I am using rvest
R
package to scrape a PDF file from this webpage but the final link is exposed (as a bitstream url - whatever it is) after I click on the exposed url
by name AC1-96-21-01-2011.pdf
. The final pdf file is tucked in here hidden from access. This blocks all attempts of rvest
function read_html()
as the final pdf file opens only on clicking on the previous link (on href
). Copy pasting the xml node
that is not allowing me to enter into the pdf file.

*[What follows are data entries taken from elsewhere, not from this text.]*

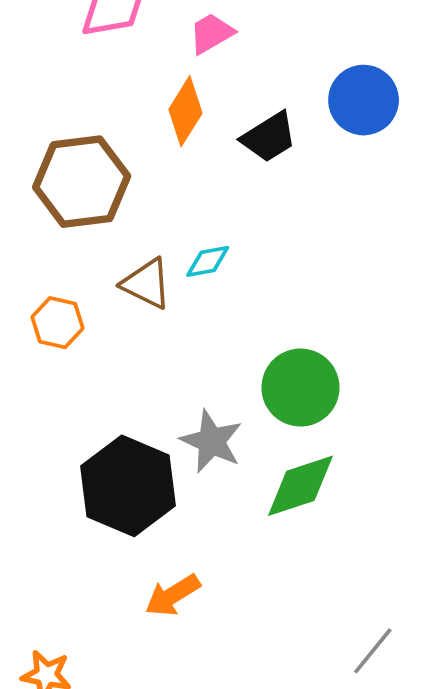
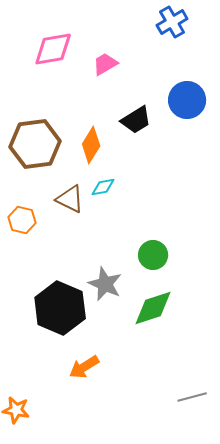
orange diamond: (185, 111) -> (91, 145), moved
green circle: (300, 388) -> (153, 255), size x0.7
gray line: (373, 651) -> (192, 397), turned 36

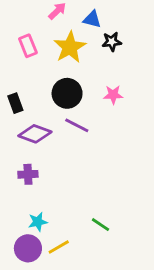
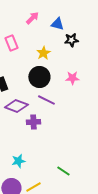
yellow star: (70, 47) -> (43, 53), moved, size x0.6
purple cross: (28, 174) -> (33, 122), moved
cyan star: (38, 222) -> (18, 161), moved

<a href="/judgments/handle/123456789/701">Arbitration Case - AC</a>
The final file is on this url which is not exposed in the href
node.
http://judgmenthck.kar.nic.in/judgments/bitstream/123456789/563560/2/AC1-96-21-01-2011.pdf
So as a summary how do I access the pdf file link using rvest
that is not found in the href
attribute as explained above.
I tried to search bitstream
but it takes my to something else.
You're looking at the wrong node I think:
library(rvest)
"http://judgmenthck.kar.nic.in/judgments/handle/123456789/563560" %>%
read_html() %>%
html_nodes(xpath = "//td/a[@target='_blank']") %>%
html_attr("href") %>%
unique() %>%
{grep("[.]pdf", ., value = T)} %>%
paste0("http://judgmenthck.kar.nic.in", .) ->
pdf_url
print(pdf_url)
# [1] "http://judgmenthck.kar.nic.in/judgments/bitstream/123456789/563560/2/AC1-96-21-01-2011.pdf"